La mattina alle 11 si svolge una manifestazione in largo Garibaldi, poi i lavoratori vengono riconvocati per un’ altro comizio nel pomeriggio, da tenersi nel piazzale davanti alla Camera del lavoro unitaria. La forte partecipazione di lavoratori ( il Domani parla di 15.000 persone) convince i dirigenti camerali a spostare la manifestazione in Piazza Grande.
Mentre i lavoratori attendono che inizi la manifestazione, i dirigenti camerali si recano in Municipio per chiedere l’ autorizzazione a parlare dal balcone. Nel frattempo i carabinieri presenti nella piazza cercano di sequestrare la bandiera della Lega proletaria, che reca la scritta “giù le armi” poi, improvvisamente e senza alcuna ragione, aprono il fuoco sui manifestanti.
Rimangono uccisi:
– Evaristo Rastelli, un venditore ambulante,
-Antonio Amici,
– Linda Levoni,
– Ferdinando Gatti, agricoltore
– Stella Zanetti.
Altri 15 lavoratori sono feriti in modo grave e devono essere ricoverati in ospedale.

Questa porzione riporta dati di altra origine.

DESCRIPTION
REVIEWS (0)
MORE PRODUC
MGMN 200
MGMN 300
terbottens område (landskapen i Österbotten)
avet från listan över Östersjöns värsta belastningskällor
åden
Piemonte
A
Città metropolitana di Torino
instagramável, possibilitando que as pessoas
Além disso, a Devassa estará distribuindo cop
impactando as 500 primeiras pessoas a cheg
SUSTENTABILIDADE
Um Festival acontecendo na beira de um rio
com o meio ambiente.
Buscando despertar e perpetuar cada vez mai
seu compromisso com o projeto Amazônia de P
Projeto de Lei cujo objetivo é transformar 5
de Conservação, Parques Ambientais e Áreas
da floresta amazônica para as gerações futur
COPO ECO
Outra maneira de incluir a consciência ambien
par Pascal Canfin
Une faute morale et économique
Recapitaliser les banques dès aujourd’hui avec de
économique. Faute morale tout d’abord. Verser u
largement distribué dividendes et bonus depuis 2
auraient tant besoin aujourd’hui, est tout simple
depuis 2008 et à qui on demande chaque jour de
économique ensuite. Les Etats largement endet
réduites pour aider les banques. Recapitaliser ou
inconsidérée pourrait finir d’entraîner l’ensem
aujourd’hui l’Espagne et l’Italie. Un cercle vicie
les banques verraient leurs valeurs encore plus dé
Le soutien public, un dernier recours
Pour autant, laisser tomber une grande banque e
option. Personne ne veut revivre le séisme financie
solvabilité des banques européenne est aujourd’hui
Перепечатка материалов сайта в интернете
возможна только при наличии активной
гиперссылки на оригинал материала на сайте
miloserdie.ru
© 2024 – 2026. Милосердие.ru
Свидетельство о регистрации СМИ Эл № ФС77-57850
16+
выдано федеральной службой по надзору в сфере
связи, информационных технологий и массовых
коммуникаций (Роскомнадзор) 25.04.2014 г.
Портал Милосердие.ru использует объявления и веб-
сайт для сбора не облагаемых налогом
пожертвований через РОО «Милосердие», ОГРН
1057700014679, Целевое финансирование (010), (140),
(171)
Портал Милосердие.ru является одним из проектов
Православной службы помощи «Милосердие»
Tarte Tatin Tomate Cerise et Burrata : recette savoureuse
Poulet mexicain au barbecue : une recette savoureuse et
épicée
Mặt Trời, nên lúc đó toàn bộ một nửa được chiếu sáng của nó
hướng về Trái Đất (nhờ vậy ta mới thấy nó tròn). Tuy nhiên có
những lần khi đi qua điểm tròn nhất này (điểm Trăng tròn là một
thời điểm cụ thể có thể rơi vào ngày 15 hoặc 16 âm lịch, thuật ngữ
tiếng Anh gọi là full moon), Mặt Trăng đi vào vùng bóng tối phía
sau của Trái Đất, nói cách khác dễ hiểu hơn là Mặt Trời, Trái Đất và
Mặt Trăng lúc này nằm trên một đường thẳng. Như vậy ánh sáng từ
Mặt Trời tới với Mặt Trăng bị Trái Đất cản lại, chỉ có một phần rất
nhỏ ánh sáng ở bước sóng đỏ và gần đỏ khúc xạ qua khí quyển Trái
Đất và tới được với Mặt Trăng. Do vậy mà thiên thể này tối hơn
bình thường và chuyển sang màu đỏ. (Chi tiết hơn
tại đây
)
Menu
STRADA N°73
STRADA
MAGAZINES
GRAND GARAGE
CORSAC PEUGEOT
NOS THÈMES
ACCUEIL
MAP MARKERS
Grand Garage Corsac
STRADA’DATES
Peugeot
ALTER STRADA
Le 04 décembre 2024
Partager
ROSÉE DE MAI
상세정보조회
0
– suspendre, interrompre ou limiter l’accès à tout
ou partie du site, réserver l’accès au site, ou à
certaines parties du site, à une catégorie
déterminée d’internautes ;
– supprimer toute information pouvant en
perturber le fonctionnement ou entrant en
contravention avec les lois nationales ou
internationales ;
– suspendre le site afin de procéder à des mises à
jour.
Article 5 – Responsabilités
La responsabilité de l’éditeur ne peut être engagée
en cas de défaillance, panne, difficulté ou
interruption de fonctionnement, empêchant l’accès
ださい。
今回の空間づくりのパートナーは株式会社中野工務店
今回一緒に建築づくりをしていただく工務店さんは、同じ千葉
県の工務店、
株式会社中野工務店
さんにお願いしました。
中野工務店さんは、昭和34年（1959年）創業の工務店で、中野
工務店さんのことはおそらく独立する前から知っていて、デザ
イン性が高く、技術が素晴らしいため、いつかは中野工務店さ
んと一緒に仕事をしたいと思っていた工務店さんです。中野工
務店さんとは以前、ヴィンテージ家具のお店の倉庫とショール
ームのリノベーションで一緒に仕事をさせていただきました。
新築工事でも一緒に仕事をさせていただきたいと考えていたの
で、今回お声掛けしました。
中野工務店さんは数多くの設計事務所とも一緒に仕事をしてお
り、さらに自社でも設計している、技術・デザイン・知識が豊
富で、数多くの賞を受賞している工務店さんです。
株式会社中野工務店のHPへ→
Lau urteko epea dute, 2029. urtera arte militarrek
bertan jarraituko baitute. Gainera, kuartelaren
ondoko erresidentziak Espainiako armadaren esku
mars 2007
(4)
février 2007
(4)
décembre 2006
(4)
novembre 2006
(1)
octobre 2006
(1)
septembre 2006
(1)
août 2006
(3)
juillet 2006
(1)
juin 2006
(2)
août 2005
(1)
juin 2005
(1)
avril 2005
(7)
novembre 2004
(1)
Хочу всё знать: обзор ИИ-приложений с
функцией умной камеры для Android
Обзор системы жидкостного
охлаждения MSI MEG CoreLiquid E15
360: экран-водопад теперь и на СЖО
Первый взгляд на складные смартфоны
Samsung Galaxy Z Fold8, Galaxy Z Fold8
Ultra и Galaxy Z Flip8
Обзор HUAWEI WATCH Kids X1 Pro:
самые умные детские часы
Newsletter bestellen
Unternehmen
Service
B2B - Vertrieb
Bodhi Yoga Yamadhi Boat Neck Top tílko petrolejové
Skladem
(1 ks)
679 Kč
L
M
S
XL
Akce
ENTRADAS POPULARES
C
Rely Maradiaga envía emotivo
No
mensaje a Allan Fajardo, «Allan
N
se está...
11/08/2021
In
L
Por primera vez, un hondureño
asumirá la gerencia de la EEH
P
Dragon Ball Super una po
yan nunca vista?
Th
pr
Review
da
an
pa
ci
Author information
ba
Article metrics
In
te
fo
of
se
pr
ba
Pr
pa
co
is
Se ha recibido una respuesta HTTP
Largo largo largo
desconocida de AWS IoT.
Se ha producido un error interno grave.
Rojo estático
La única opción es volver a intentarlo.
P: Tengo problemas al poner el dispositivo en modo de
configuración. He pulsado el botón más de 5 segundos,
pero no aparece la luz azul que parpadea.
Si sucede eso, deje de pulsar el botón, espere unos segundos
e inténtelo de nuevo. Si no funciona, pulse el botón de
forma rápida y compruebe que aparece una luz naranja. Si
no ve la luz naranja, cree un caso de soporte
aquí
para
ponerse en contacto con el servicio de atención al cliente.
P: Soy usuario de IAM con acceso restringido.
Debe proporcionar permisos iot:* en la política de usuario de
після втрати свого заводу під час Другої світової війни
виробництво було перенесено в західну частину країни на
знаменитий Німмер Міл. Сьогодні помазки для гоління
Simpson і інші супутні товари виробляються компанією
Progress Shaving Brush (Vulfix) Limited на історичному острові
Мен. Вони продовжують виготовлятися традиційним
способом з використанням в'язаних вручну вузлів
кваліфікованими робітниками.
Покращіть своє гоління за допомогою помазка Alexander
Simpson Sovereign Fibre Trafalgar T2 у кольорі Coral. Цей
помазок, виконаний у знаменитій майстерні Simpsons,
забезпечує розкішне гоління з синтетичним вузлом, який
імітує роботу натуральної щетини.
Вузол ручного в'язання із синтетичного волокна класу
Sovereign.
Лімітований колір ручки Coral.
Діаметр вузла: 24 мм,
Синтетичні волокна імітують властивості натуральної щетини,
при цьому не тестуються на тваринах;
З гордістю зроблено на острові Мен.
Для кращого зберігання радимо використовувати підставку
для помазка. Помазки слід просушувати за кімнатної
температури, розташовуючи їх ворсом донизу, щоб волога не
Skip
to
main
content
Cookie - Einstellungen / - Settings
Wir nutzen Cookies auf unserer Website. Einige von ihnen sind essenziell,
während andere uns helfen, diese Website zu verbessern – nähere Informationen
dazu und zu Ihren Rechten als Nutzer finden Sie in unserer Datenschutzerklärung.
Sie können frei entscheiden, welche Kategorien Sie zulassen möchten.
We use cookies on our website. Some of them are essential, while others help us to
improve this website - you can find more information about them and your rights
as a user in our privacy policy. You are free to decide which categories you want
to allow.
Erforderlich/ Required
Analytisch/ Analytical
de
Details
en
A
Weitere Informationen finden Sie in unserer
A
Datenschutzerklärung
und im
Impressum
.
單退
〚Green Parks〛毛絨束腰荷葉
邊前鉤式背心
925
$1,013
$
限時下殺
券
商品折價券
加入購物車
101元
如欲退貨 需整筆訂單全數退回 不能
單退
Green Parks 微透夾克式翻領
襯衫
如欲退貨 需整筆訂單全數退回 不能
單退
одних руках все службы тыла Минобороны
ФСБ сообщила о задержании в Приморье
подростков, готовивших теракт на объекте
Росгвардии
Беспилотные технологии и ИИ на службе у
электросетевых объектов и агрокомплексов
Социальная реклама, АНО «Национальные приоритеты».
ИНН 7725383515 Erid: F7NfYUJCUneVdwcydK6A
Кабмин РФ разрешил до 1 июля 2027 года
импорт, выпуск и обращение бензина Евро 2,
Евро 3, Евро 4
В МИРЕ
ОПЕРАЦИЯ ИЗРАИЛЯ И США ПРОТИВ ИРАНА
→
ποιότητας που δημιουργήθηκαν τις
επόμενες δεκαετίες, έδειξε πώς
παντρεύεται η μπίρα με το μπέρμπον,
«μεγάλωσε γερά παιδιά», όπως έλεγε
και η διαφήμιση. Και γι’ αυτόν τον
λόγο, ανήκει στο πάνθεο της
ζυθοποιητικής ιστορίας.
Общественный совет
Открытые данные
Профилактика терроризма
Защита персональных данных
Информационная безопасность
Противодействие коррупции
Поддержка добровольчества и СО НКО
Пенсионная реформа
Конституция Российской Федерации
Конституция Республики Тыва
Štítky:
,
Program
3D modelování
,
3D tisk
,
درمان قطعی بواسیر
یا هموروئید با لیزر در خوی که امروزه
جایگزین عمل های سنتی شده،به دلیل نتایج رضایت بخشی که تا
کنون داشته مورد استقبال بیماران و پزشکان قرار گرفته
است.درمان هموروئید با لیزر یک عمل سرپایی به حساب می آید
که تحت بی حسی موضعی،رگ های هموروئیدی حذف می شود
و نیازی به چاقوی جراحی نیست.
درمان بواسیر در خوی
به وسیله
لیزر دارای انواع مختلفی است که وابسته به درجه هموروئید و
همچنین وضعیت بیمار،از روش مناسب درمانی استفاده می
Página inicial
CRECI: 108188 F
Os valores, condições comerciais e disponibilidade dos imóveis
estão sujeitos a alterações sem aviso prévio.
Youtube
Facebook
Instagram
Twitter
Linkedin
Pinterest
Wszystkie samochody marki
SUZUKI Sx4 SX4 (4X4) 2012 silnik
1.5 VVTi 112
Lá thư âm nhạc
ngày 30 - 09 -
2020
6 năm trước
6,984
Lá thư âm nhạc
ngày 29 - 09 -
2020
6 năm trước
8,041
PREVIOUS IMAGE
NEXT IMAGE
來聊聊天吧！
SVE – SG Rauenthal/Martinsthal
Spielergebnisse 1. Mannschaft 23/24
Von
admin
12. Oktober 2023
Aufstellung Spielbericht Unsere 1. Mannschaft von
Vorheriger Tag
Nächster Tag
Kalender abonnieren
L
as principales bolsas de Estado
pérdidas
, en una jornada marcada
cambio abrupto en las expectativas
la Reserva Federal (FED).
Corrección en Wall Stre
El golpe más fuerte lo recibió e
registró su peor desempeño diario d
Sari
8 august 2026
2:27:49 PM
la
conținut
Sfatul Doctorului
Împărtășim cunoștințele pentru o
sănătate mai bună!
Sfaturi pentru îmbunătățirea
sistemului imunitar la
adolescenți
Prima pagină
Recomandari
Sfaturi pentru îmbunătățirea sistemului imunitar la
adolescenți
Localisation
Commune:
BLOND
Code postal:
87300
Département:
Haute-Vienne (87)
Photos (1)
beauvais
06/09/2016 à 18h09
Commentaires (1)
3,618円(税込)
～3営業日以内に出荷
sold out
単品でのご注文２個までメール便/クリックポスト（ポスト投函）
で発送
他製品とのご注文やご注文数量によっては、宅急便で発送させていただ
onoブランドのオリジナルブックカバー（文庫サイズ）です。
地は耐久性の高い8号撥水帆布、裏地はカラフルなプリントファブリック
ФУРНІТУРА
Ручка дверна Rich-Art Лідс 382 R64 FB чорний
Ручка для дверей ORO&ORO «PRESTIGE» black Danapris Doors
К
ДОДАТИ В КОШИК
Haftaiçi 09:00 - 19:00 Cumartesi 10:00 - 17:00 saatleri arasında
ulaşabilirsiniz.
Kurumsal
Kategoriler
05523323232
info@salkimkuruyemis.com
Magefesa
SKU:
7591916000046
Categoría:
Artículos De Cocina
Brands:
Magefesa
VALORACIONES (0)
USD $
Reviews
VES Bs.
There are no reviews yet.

A seguito dell’ eccidio le Camere del lavoro proseguono nello sciopero generale, che si conclude dopo quattro giorni, in occasione del funerale delle vittime; ma la conseguenza più diretta è la decisione degli anarchici modenesi, di concerto con la federazione giovanile socialista, di armarsi per difendere le manifestazioni operaie.Per tale ragione organizzano, nella notte tra il 15 e il 16 maggio,il furto di alcune mitragliatrici da una caserma di Modena.
Le indagini consentono l’ individuazione dei responsabili, e vengono arrestati 28 dirigenti della Camera del lavoro sindacalista, della Federazione comunista anarchica e della Federazione giovanile socialista, parte dei quali sono poi condannati a pene detentive tra i due e i quattro anni.